Without including any images, set down the records below exactly.

*-*-*

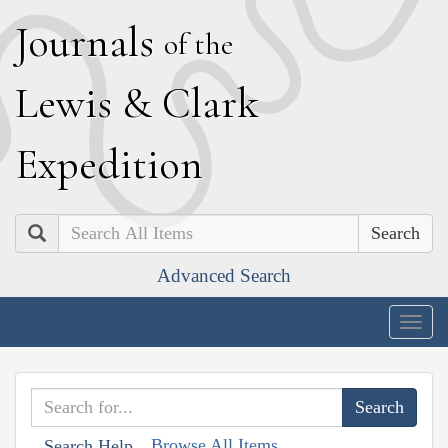
J
ournals
of the
L
ewis
&
C
lark
E
xpedition
Search
Advanced Search
Togg
navig
Browse All Items
Search Help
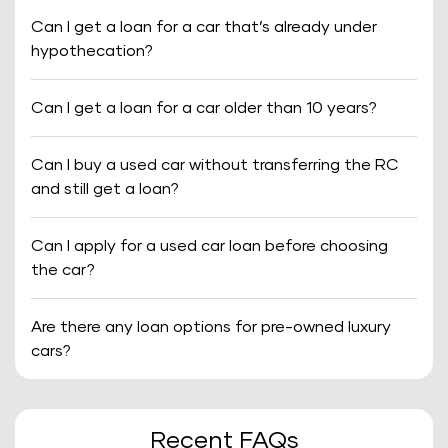
Can I get a loan for a car that’s already under
hypothecation?
Can I get a loan for a car older than 10 years?
Can I buy a used car without transferring the RC
and still get a loan?
Can I apply for a used car loan before choosing
the car?
Are there any loan options for pre-owned luxury
cars?
Recent FAQs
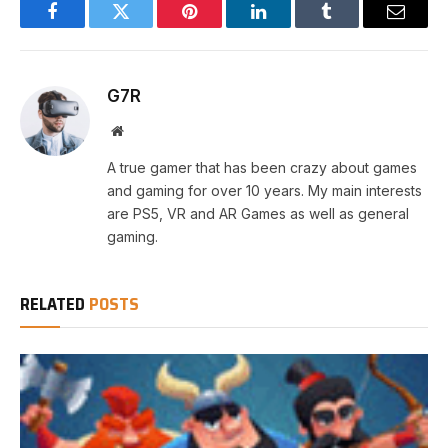
Facebook
Twitter
Pinterest
LinkedIn
Tumblr
Email
G7R
Website
A true gamer that has been crazy about games
and gaming for over 10 years. My main interests
are PS5, VR and AR Games as well as general
gaming.
RELATED
POSTS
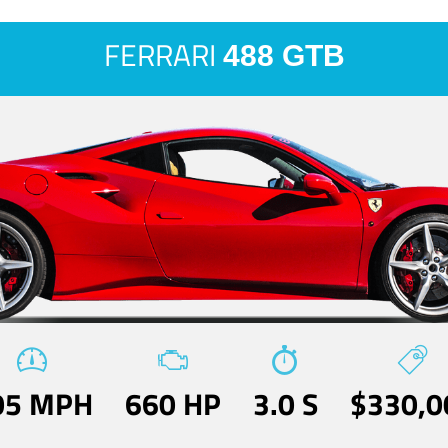
FERRARI
488 GTB
05 MPH
660 HP
3.0 S
$330,0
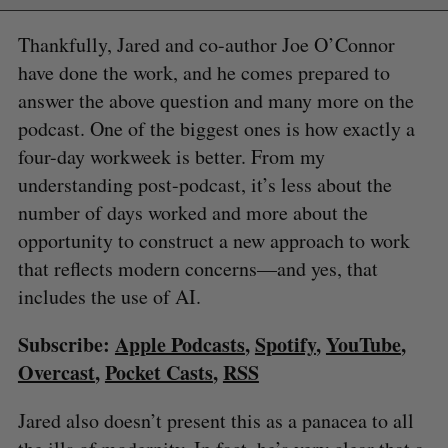
Thankfully, Jared and co-author Joe O’Connor
have done the work, and he comes prepared to
answer the above question and many more on the
podcast. One of the biggest ones is how exactly a
four-day workweek is better. From my
understanding post-podcast, it’s less about the
number of days worked and more about the
opportunity to construct a new approach to work
that reflects modern concerns—and yes, that
includes the use of AI.
Subscribe:
Apple Podcasts
,
Spotify
,
YouTube
,
Overcast
,
Pocket Casts
,
RSS
Jared also doesn’t present this as a panacea to all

*-*-*

(Solution for this task):
J
ournals
of the
L
ewis
&
C
lark
E
xpedition
Search
Advanced Search
Togg
navig
Browse All Items
Search Help
Can I get a loan for a car that’s already under
hypothecation?
Can I get a loan for a car older than 10 years?
Can I buy a used car without transferring the RC
and still get a loan?
Can I apply for a used car loan before choosing
the car?
Are there any loan options for pre-owned luxury
cars?
Recent FAQs
Facebook
Twitter
Pinterest
LinkedIn
Tumblr
Email
G7R
Website
A true gamer that has been crazy about games
and gaming for over 10 years. My main interests
are PS5, VR and AR Games as well as general
gaming.
RELATED
POSTS
FERRARI
488 GTB
05 MPH
660 HP
3.0 S
$330,0
Thankfully, Jared and co-author Joe O’Connor
have done the work, and he comes prepared to
answer the above question and many more on the
podcast. One of the biggest ones is how exactly a
four-day workweek is better. From my
understanding post-podcast, it’s less about the
number of days worked and more about the
opportunity to construct a new approach to work
that reflects modern concerns—and yes, that
includes the use of AI.
Subscribe:
Apple Podcasts
,
Spotify
,
YouTube
,
Overcast
,
Pocket Casts
,
RSS
Jared also doesn’t present this as a panacea to all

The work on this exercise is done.